Spatial pattern of ventilation-perfusion mismatch following acute pulmonary thromboembolism in pigs

Abstract

We studied the spatial distribution of the abnormal ventilation-perfusion (Va/Q) units in a porcine model of acute pulmonary thromboembolism (APTE), using the fluorescent microsphere (FMS) technique. Four piglets ( approximately 22 kg) were anesthetized and ventilated with room air in the prone position. Each received approximately 20 g of preformed blood clots at time t = 0 min via a large-bore central venous catheter, until the mean pulmonary arterial pressure reached 2.5 times baseline. The distributions of regional Va and blood flow (Q) at five time points (t = -30, -5, 30, 60, 120 min) were mapped by FMS of 10 distinct colors, i.e., aerosolization of 1-mum FMS for labeling Va and intravenous injection of 15-mum FMS for labeling Q. Our results showed that, at t = 30 min following APTE, mean Va/Q (Va/Q = 2.48 +/- 1.12) and Va/Q heterogeneity (log SD Va/Q = 1.76 +/- 0.23) were significantly increased. There were also significant increases in physiological dead space (11.2 +/- 12.7% at 60 min), but the shunt fraction (Va/Q = 0) remained minimal. Cluster analyses showed that the low Va/Q units were mainly seen in the least embolized regions, whereas the high Va/Q units and dead space were found in the peripheral subpleural regions distal to the clots.
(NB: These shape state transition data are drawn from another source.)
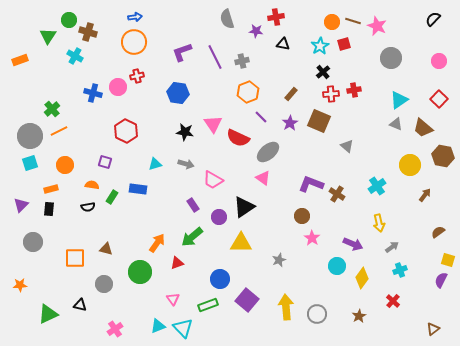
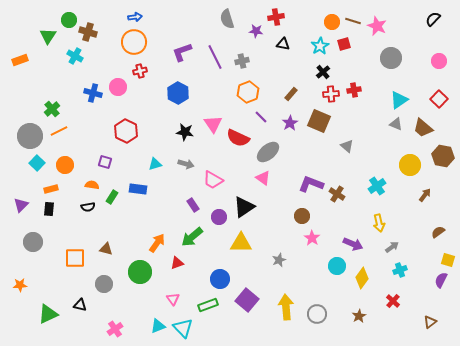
red cross at (137, 76): moved 3 px right, 5 px up
blue hexagon at (178, 93): rotated 20 degrees clockwise
cyan square at (30, 163): moved 7 px right; rotated 28 degrees counterclockwise
brown triangle at (433, 329): moved 3 px left, 7 px up
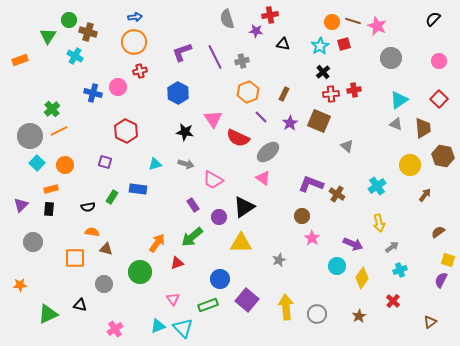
red cross at (276, 17): moved 6 px left, 2 px up
brown rectangle at (291, 94): moved 7 px left; rotated 16 degrees counterclockwise
pink triangle at (213, 124): moved 5 px up
brown trapezoid at (423, 128): rotated 135 degrees counterclockwise
orange semicircle at (92, 185): moved 47 px down
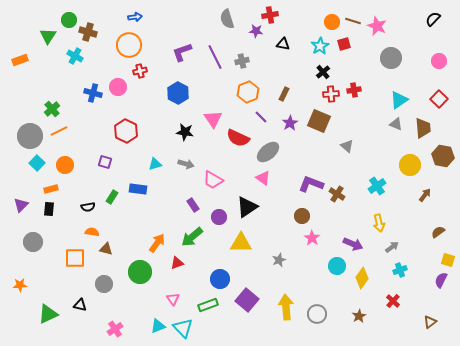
orange circle at (134, 42): moved 5 px left, 3 px down
black triangle at (244, 207): moved 3 px right
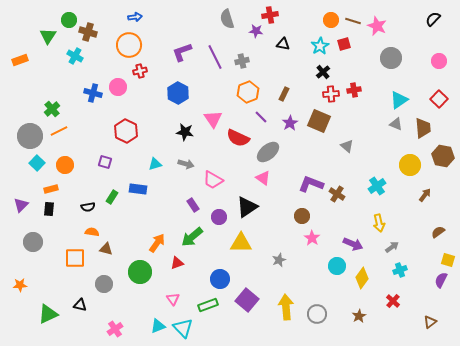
orange circle at (332, 22): moved 1 px left, 2 px up
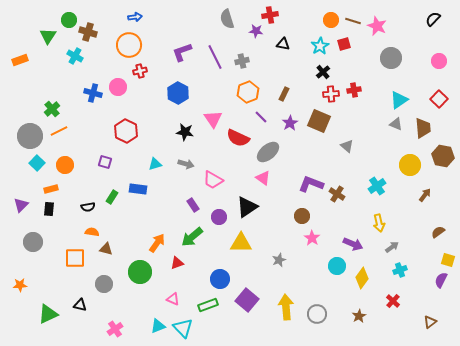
pink triangle at (173, 299): rotated 32 degrees counterclockwise
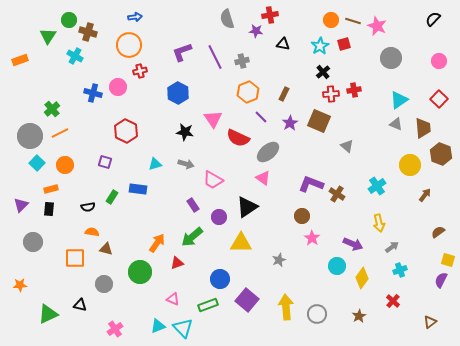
orange line at (59, 131): moved 1 px right, 2 px down
brown hexagon at (443, 156): moved 2 px left, 2 px up; rotated 10 degrees clockwise
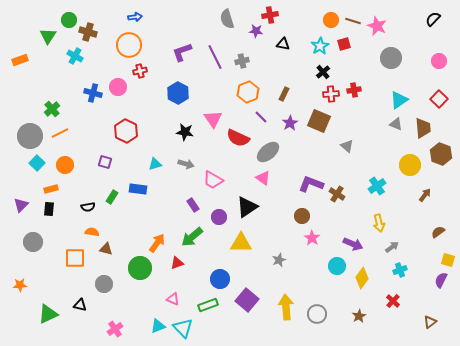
green circle at (140, 272): moved 4 px up
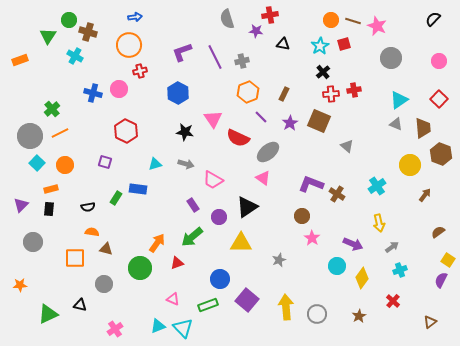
pink circle at (118, 87): moved 1 px right, 2 px down
green rectangle at (112, 197): moved 4 px right, 1 px down
yellow square at (448, 260): rotated 16 degrees clockwise
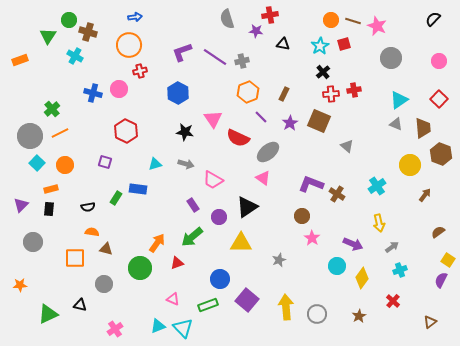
purple line at (215, 57): rotated 30 degrees counterclockwise
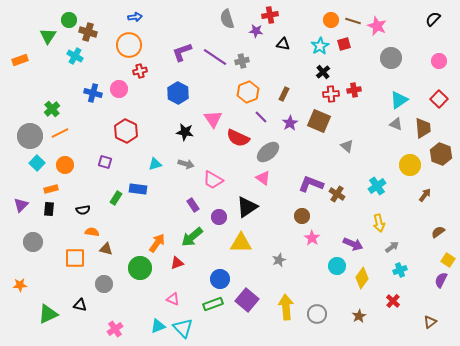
black semicircle at (88, 207): moved 5 px left, 3 px down
green rectangle at (208, 305): moved 5 px right, 1 px up
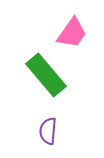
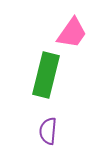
green rectangle: rotated 54 degrees clockwise
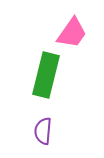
purple semicircle: moved 5 px left
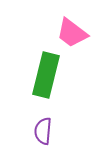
pink trapezoid: rotated 92 degrees clockwise
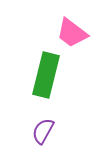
purple semicircle: rotated 24 degrees clockwise
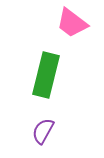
pink trapezoid: moved 10 px up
At 60 and 120 min, there were modest recoveries in the hemodynamics and gas exchange toward baseline. Redistribution pattern was mostly seen in regional Q, whereas Va remained relatively unchanged. We concluded that the hypoxemia seen after APTE could be explained by the mechanical diversion of Q to the less embolized regions because of the vascular obstruction by clots elsewhere. These low Va/Q units created by high flow, rather than low Va, accounted for most of the resultant hypoxemia.